Co-factors in 75% of dead: CDC
An “overwhelming” number of the Americans who died from COVID-19 had several pre-existing conditions, according to the director of the Centers for Disease Control and Prevention.
Dr. Rochelle Walensky estimated in a recent “Good Morning America” interview that “the overwhelming number of deaths, over 75%, occurred in people who had at least four comorbidities. So really, these are people who were unwell to begin with.”
After some people found her comments insensitive, Walensky stressed in a tweet the need to “protect people with comorbidities from severe #COVID19.”
“Dr. Walensky did not intend comments in a recent television appearance to be hurtful toward those with disabilities,” a CDC spokesman said.
“She is deeply concerned and cares about the health and wellbeing of people with disabilities and those with medical conditions who have been impacted by COVID-19.”
In a Sunday appearance on Fox News, Walensky said she couldn’t say exactly how many of the more than 836,000 COVID deaths can be attributed to comorbidities, but insisted that data “will be coming.”
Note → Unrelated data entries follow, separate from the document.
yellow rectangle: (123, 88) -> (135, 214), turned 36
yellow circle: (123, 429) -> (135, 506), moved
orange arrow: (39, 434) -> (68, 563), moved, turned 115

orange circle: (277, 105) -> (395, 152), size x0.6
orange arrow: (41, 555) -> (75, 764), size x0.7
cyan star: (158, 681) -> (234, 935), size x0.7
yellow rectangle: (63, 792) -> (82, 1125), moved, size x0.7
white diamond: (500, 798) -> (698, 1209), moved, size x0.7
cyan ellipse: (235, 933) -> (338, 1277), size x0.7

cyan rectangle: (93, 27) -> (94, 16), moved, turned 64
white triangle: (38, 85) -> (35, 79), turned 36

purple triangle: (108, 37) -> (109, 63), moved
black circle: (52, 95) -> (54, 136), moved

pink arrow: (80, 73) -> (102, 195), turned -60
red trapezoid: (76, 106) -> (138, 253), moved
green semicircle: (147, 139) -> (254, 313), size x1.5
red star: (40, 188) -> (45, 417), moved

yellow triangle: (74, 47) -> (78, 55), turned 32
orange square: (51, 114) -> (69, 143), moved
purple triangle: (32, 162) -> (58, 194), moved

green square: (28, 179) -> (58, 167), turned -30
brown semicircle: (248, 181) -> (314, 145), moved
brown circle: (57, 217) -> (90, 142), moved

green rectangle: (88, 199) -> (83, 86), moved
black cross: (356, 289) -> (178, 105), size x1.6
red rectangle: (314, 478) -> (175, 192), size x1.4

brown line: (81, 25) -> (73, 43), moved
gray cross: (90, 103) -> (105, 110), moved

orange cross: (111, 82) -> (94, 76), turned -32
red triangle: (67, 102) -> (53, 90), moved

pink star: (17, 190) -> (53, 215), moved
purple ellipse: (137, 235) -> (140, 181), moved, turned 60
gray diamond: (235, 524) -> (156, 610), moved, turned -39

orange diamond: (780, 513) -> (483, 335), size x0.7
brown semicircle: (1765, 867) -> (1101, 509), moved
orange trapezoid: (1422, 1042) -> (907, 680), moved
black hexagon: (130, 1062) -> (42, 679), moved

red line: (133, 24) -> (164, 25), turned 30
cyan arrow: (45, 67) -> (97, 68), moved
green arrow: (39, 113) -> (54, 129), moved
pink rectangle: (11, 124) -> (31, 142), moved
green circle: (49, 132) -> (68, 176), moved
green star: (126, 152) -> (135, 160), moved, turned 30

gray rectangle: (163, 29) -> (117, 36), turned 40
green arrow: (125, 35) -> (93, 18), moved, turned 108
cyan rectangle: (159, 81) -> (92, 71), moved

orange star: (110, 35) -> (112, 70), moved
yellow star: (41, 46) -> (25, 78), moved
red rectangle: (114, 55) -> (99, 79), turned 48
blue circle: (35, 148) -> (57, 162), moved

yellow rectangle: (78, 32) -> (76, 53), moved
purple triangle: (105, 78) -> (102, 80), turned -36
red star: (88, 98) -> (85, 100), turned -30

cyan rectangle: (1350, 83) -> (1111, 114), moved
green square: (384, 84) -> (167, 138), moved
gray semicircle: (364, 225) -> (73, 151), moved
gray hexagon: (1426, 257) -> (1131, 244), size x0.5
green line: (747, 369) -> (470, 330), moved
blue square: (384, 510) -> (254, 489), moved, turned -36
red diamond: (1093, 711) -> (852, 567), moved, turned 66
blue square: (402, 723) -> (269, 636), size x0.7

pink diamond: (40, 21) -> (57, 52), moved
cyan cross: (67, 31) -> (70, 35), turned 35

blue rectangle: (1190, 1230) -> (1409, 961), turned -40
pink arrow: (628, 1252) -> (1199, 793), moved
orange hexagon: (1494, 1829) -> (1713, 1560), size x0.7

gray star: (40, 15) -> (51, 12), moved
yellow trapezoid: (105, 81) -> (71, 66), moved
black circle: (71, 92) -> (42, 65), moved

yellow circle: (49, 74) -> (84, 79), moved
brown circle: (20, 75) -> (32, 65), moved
The nation’s seven-day average for new COVID cases has doubled in the past 10 days to 704,000, with the fast-spreading Omicron variant contributing to the surge. The United States has averaged more than 500,000 a day for the past six days.
New York statewide, COVID hospitalizations grew to more than 12,000 patients last week, with 42% of those admitted for other reasons, roughly the same percentage as the prior week, with 54,000 cases and 135 deaths.